Please enable JavaScript to view this site.

Graphics are generally the most important results from PCA unless you plan to use the PC scores for further analysis. Graphs generated by PCA include:

Score plot

Loadings plot

Biplot

Scree plot

Proportion of variance plot

Score plot

PC scores are used to plot the rows of your data along the chosen principal component axes. These plots offer a low dimension representation of your data. It’s primarily useful for clustering or deriving some other meaning based on where certain points appear in relation to the others along the two selected components. In Prism, you can hover your cursor over points of interest to get links to that associated row or column in the data table.

The underlying graphic in Prism that does this plot is the Bubble Plot, and it’s very flexible.

The Format Graph dialog can be accessed by using the button in the toolbar () or by double clicking anywhere in the graphing area (except for on the axes).

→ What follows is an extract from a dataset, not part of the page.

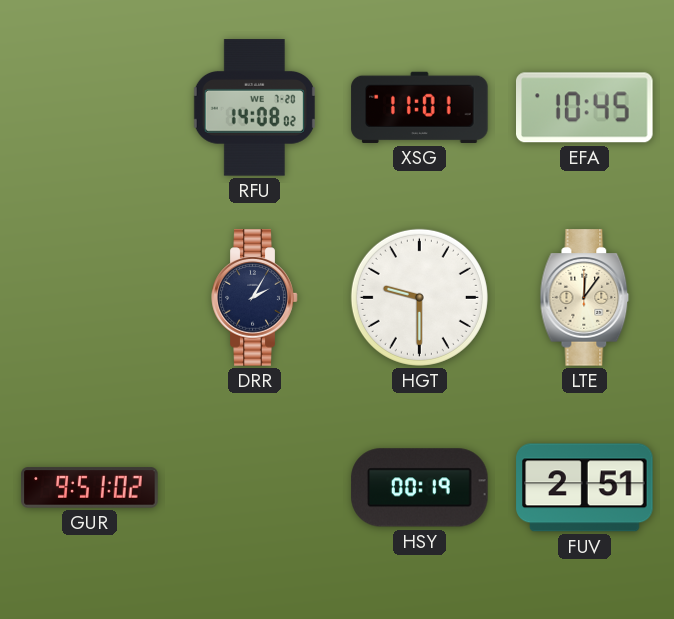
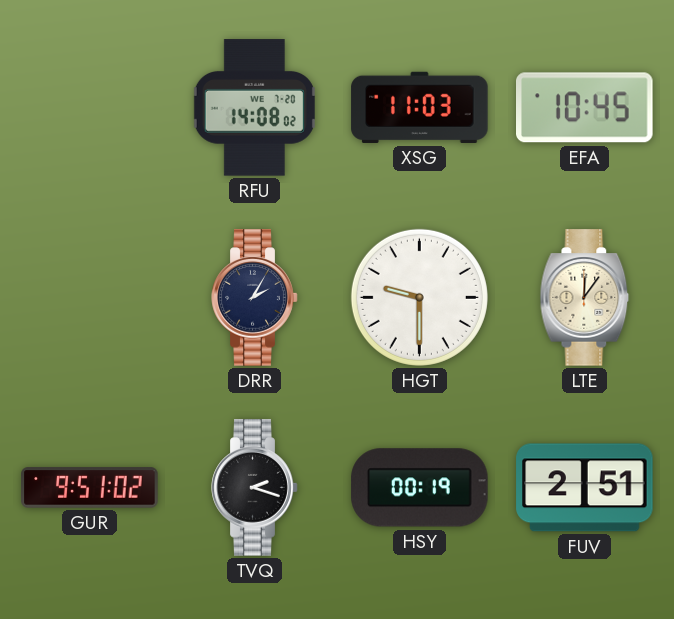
XSG: 11:01 -> 11:03
TVQ: none -> 2:18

This allows you to customize a number of graphical features including:

Changing which PC is plotted on each axis using the Axis Variables section of the dialog

The symbol color, size, and border

Labels

Legends

Much more

Loadings plot

The loadings plot simply plots the numerical values from the Loadings matrix of the specified principal components.

Somewhat analogous to how the PC scores plot depicts the rows of data (rotated along the PCs), the loadings plot provides information about the columns. The loadings are the correlation (or covariance) between the columns of data and the PCs. This plot is useful for identifying clusters of variables.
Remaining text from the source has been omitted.